**BRIEF**
For the records below, please print exactly and only the lines from the one with "voyager pour le" down to the one with "Fundación Ingersa Internacional y como", both ends included, omitting the pictures.

**PROVIDED RECORDS**
----

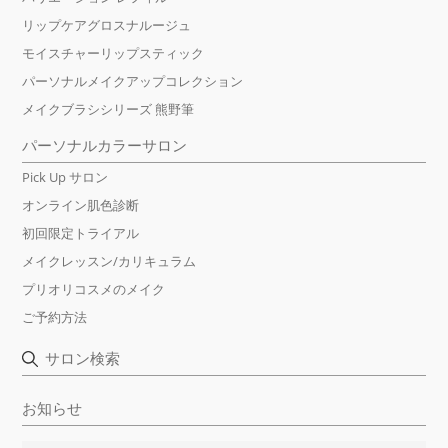
リップケアグロスナルージュ
モイスチャーリップスティック
パーソナルメイクアップコレクション
メイクブラシシリーズ 熊野筆
パーソナルカラーサロン
Pick Up サロン
オンライン肌色診断
初回限定トライアル
メイクレッスン/カリキュラム
プリオリコスメのメイク
ご予約方法
サロン検索
お知らせ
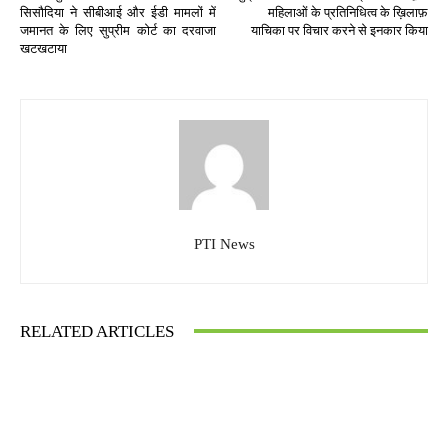
सिसौदिया ने सीबीआई और ईडी मामलों में
महिलाओं के प्रतिनिधित्व के ख़िलाफ़
जमानत के लिए सुप्रीम कोर्ट का दरवाजा
याचिका पर विचार करने से इनकार किया
खटखटाया
PTI News
RELATED ARTICLES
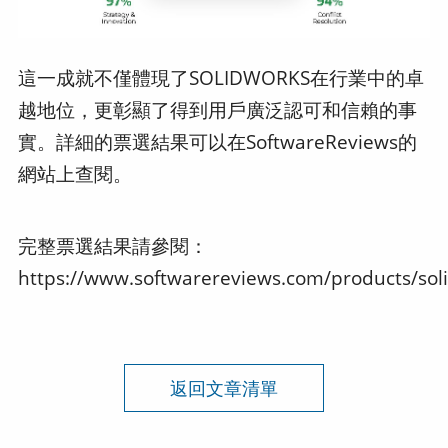
這一成就不僅體現了SOLIDWORKS在行業中的卓
越地位，更彰顯了得到用戶廣泛認可和信賴的事
實。詳細的票選結果可以在SoftwareReviews的
網站上查閱。
完整票選結果請參閱：
https://www.softwarereviews.com/products/sol
返回文章清單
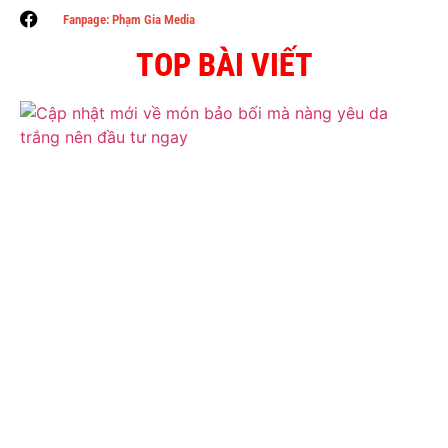
Fanpage: Phạm Gia Media
TOP BÀI VIẾT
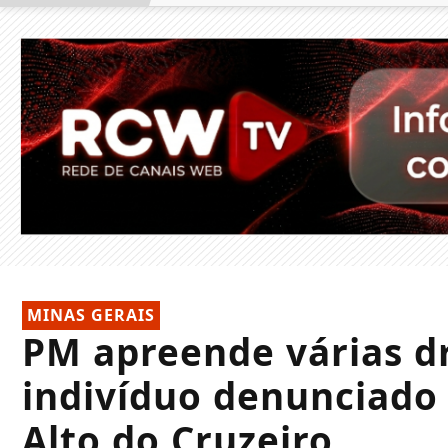
MINAS GERAIS
PM apreende várias d
indivíduo denunciado 
Alto do Cruzeiro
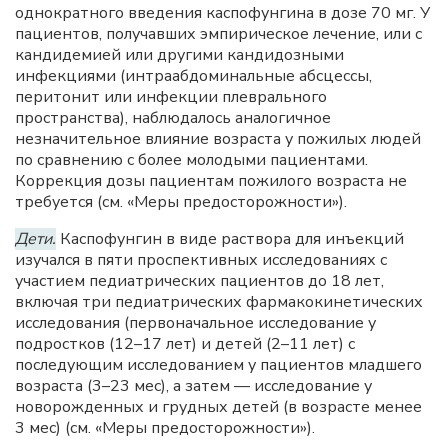
однократного введения каспофунгина в дозе 70 мг. У
пациентов, получавших эмпирическое лечение, или с
кандидемией или другими кандидозными
инфекциями (интраабдоминальные абсцессы,
перитонит или инфекции плеврального
пространства), наблюдалось аналогичное
незначительное влияние возраста у пожилых людей
по сравнению с более молодыми пациентами.
Коррекция дозы пациентам пожилого возраста не
требуется (см. «Меры предосторожности»).
Дети.
Каспофунгин в виде раствора для инъекций
изучался в пяти проспективных исследованиях с
участием педиатрических пациентов до 18 лет,
включая три педиатрических фармакокинетических
исследования (первоначальное исследование у
подростков (12–17 лет) и детей (2–11 лет) с
последующим исследованием у пациентов младшего
возраста (3–23 мес), а затем — исследование у
новорожденных и грудных детей (в возрасте менее
3 мес) (см. «Меры предосторожности»).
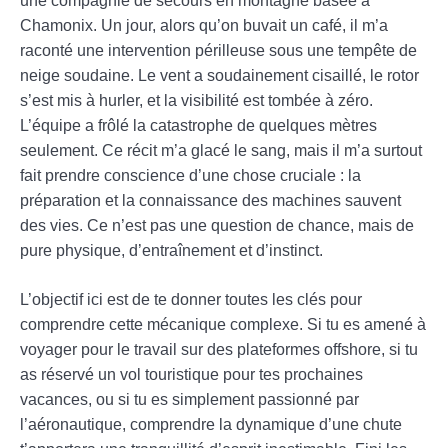
une compagnie de secours en montagne basée à
Chamonix. Un jour, alors qu’on buvait un café, il m’a
raconté une intervention périlleuse sous une tempête de
neige soudaine. Le vent a soudainement cisaillé, le rotor
s’est mis à hurler, et la visibilité est tombée à zéro.
L’équipe a frôlé la catastrophe de quelques mètres
seulement. Ce récit m’a glacé le sang, mais il m’a surtout
fait prendre conscience d’une chose cruciale : la
préparation et la connaissance des machines sauvent
des vies. Ce n’est pas une question de chance, mais de
pure physique, d’entraînement et d’instinct.
L’objectif ici est de te donner toutes les clés pour
comprendre cette mécanique complexe. Si tu es amené à
voyager pour le travail sur des plateformes offshore, si tu
as réservé un vol touristique pour tes prochaines
vacances, ou si tu es simplement passionné par
l’aéronautique, comprendre la dynamique d’une chute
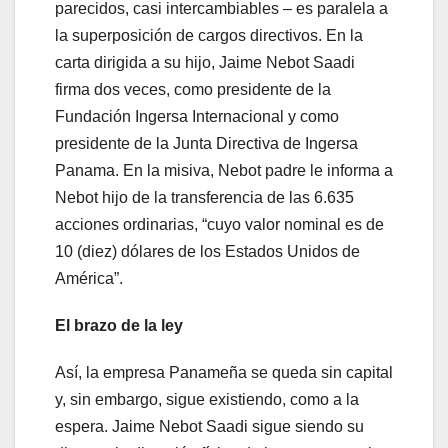
parecidos, casi intercambiables – es paralela a
la superposición de cargos directivos. En la
carta dirigida a su hijo, Jaime Nebot Saadi
firma dos veces, como presidente de la
Fundación Ingersa Internacional y como
presidente de la Junta Directiva de Ingersa
Panama. En la misiva, Nebot padre le informa a
Nebot hijo de la transferencia de las 6.635
acciones ordinarias, “cuyo valor nominal es de
10 (diez) dólares de los Estados Unidos de
América”.
El brazo de la ley
Así, la empresa Panameña se queda sin capital
y, sin embargo, sigue existiendo, como a la
espera. Jaime Nebot Saadi sigue siendo su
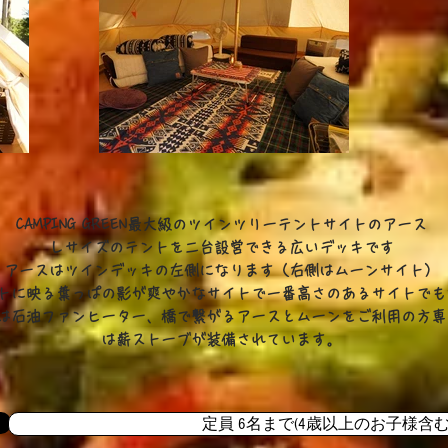
CAMPING GREEN最大級のツインツリーテントサイトのアース
Ｌサイズのテントを二台設営できる広いデッキです
アースはツインデッキの左側になります（右側はムーンサイト）
ントに映る葉っぱの影が爽やかなサイトで一番高さのあるサイトでもあ
季は石油ファンヒーター、橋で繋がるアースとムーンをご利用の方
は薪ストーブが装備されています。
定員 6名まで(4歳以上のお子様含む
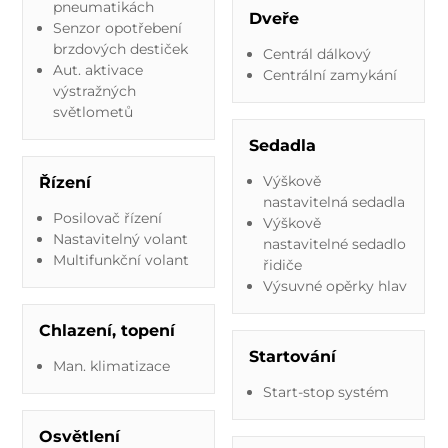
pneumatikách
Dveře
Senzor opotřebení
brzdových destiček
Centrál dálkový
Aut. aktivace
Centrální zamykání
výstražných
světlometů
Sedadla
Výškově
Řízení
nastavitelná sedadla
Posilovač řízení
Výškově
Nastavitelný volant
nastavitelné sedadlo
Multifunkční volant
řidiče
Výsuvné opěrky hlav
Chlazení, topení
Startování
Man. klimatizace
Start-stop systém
Osvětlení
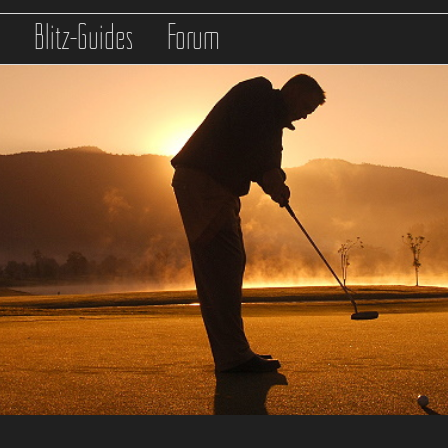
s
Blitz-Guides
Forum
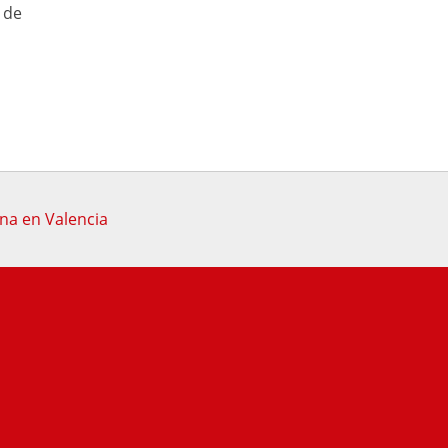
 de
rona en Valencia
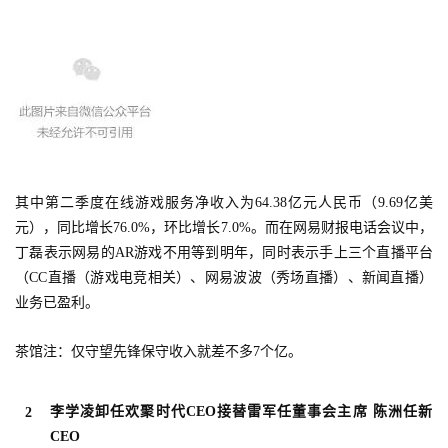
其中第二季度在线游戏服务净收入为64.38亿元人民币（9.69亿美
元），同比增长76.0%，环比增长7.0%。而在网易财报电话会议中，
丁磊表示网易的AR游戏不用等到明年，同时表示手上三个直播平台
（CC直播（游戏电竞相关）、网易波波（秀场直播）、新闻直播）
业务已盈利。
茶馆注：仅守望先锋保守收入就差不多7个亿。
李学凌卸任欢聚时代CEO接替雷军任董事会主席 陈洲任新
2
CEO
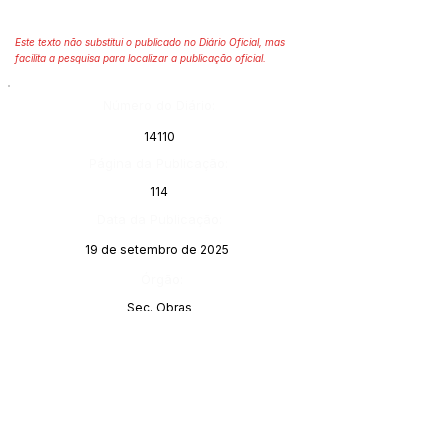
Este texto não substitui o publicado no Diário Oficial, mas
facilita a pesquisa para localizar a publicação oficial.
Número do Diário:
14110
Página da Publicação:
114
Data da Publicação:
19 de setembro de 2025
Órgão:
Sec. Obras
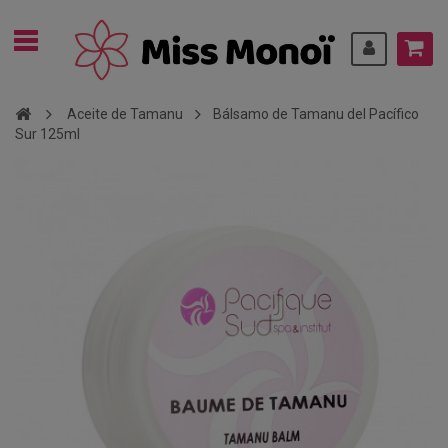
Aceite de Tamanu
Bálsamo de Tamanu del Pacífico
Sur 125ml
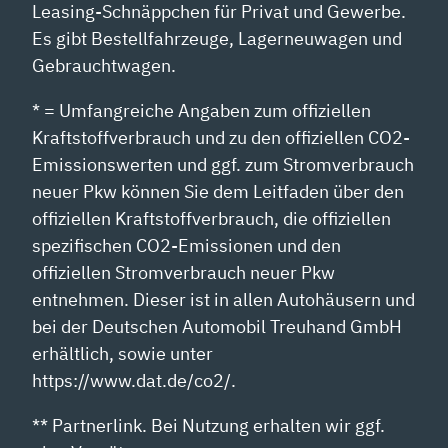
Leasing-Schnäppchen für Privat und Gewerbe.
Es gibt Bestellfahrzeuge, Lagerneuwagen und
Gebrauchtwagen.
* = Umfangreiche Angaben zum offiziellen
Kraftstoffverbrauch und zu den offiziellen CO2-
Emissionswerten und ggf. zum Stromverbrauch
neuer Pkw können Sie dem Leitfaden über den
offiziellen Kraftstoffverbrauch, die offiziellen
spezifischen CO2-Emissionen und den
offiziellen Stromverbrauch neuer Pkw
entnehmen. Dieser ist in allen Autohäusern und
bei der Deutschen Automobil Treuhand GmbH
erhältlich, sowie unter
https://www.dat.de/co2/.
** Partnerlink. Bei Nutzung erhalten wir ggf.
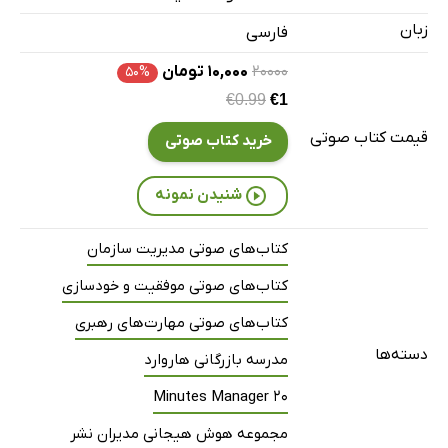
زبان
فارسی
۲۰۰۰۰
۱۰,۰۰۰ تومان
۵۰%
€0.99
€1
قیمت کتاب صوتی
خرید کتاب صوتی
شنیدن نمونه
کتاب‌های صوتی مدیریت سازمان
کتاب‌های صوتی موفقیت و خودسازی
کتاب‌های صوتی مهارت‌های رهبری
دسته‌ها
مدرسه بازرگانی هاروارد
20 Minutes Manager
مجموعه هوش هیجانی مدیران نشر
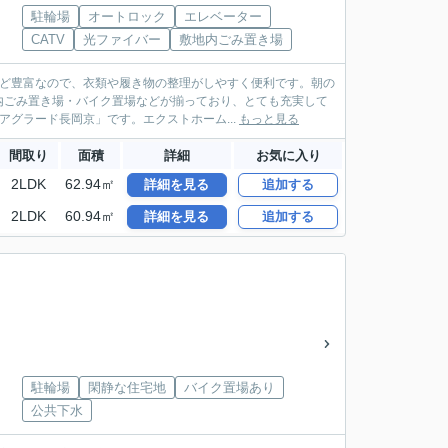
駐輪場
オートロック
エレベーター
CATV
光ファイバー
敷地内ごみ置き場
など豊富なので、衣類や履き物の整理がしやすく便利です。朝の
内ごみ置き場・バイク置場などが揃っており、とても充実して
グラード長岡京」です。エクストホーム...
もっと見る
間取り
面積
詳細
お気に入り
2LDK
62.94㎡
詳細を見る
追加する
2LDK
60.94㎡
詳細を見る
追加する
駐輪場
閑静な住宅地
バイク置場あり
公共下水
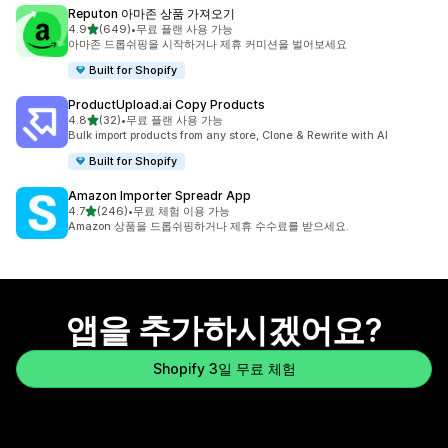
Reputon 아마존 상품 가져오기
별 5개 중
4.9
(649)
•
무료 플랜 사용 가능
총 리뷰 649개
아마존 드롭쉬핑을 시작하거나 제휴 커미션을 벌어보세요
Built for Shopify
ProductUpload.ai Copy Products
별 5개 중
4.8
(32)
•
무료 플랜 사용 가능
총 리뷰 32개
Bulk import products from any store, Clone & Rewrite with AI
Built for Shopify
Amazon Importer Spreadr App
별 5개 중
4.7
(246)
•
무료 체험 이용 가능
총 리뷰 246개
Amazon 상품을 드롭쉬핑하거나 제휴 수수료를 받으세요.
앱을 추가하시겠어요?
Shopify 3일 무료 체험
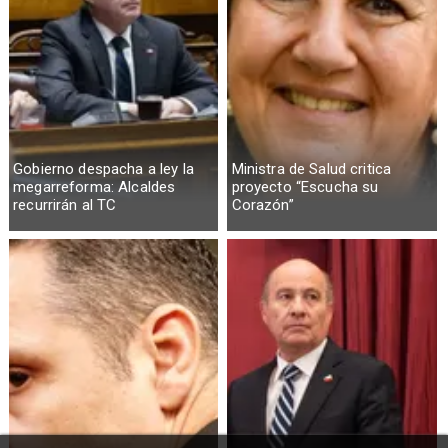
Gobierno despacha a ley la
Ministra de Salud critica
megarreforma: Alcaldes
proyecto “Escucha su
recurrirán al TC
Corazón”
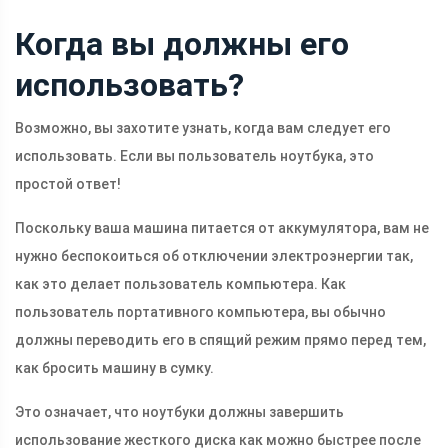
Когда вы должны его
использовать?
Возможно, вы захотите узнать, когда вам следует его
использовать. Если вы пользователь ноутбука, это
простой ответ!
Поскольку ваша машина питается от аккумулятора, вам не
нужно беспокоиться об отключении электроэнергии так,
как это делает пользователь компьютера. Как
пользователь портативного компьютера, вы обычно
должны переводить его в спящий режим прямо перед тем,
как бросить машину в сумку.
Это означает, что ноутбуки должны завершить
использование жесткого диска как можно быстрее после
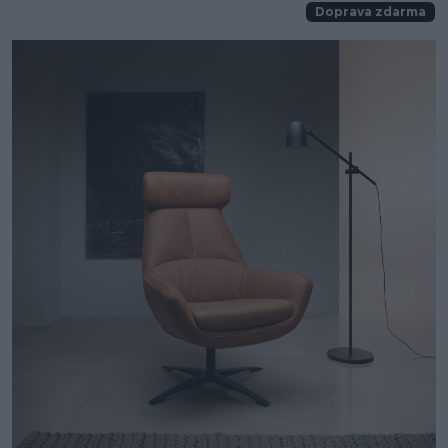
Doprava zdarma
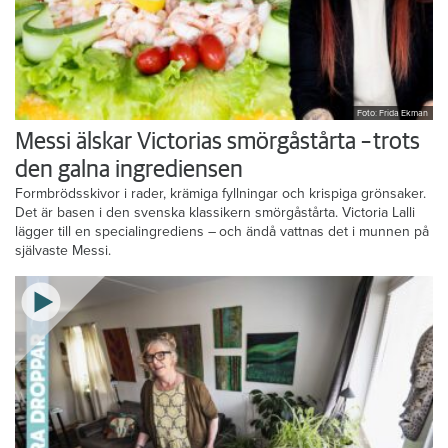
Foto: Frida Ekman
Messi älskar Victorias smörgåstårta – trots
den galna ingrediensen
Formbrödsskivor i rader, krämiga fyllningar och krispiga grönsaker.
Det är basen i den svenska klassikern smörgåstårta. Victoria Lalli
lägger till en specialingrediens – och ändå vattnas det i munnen på
självaste Messi.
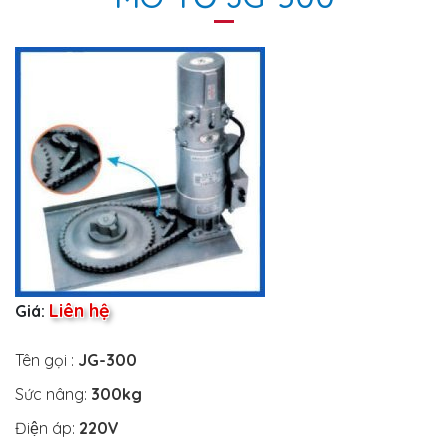
Liên hệ
Giá:
Tên gọi :
JG-300
Sức nâng:
300kg
Điện áp:
220V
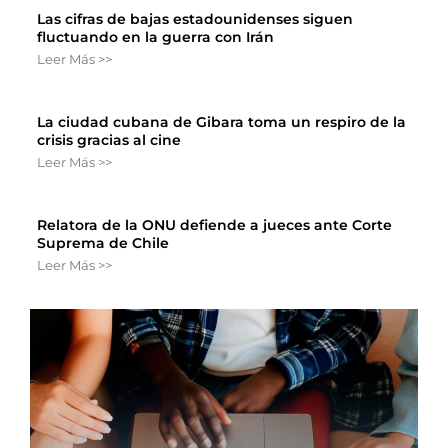
Las cifras de bajas estadounidenses siguen
fluctuando en la guerra con Irán
Leer Más >>
La ciudad cubana de Gibara toma un respiro de la
crisis gracias al cine
Leer Más >>
Relatora de la ONU defiende a jueces ante Corte
Suprema de Chile
Leer Más >>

----

**TASK OUTPUT**
voyager pour le travail sur des plateformes offshore, si tu
as réservé un vol touristique pour tes prochaines
vacances, ou si tu es simplement passionné par
l’aéronautique, comprendre la dynamique d’une chute
parecidos, casi intercambiables – es paralela a
la superposición de cargos directivos. En la
carta dirigida a su hijo, Jaime Nebot Saadi
firma dos veces, como presidente de la
Fundación Ingersa Internacional y como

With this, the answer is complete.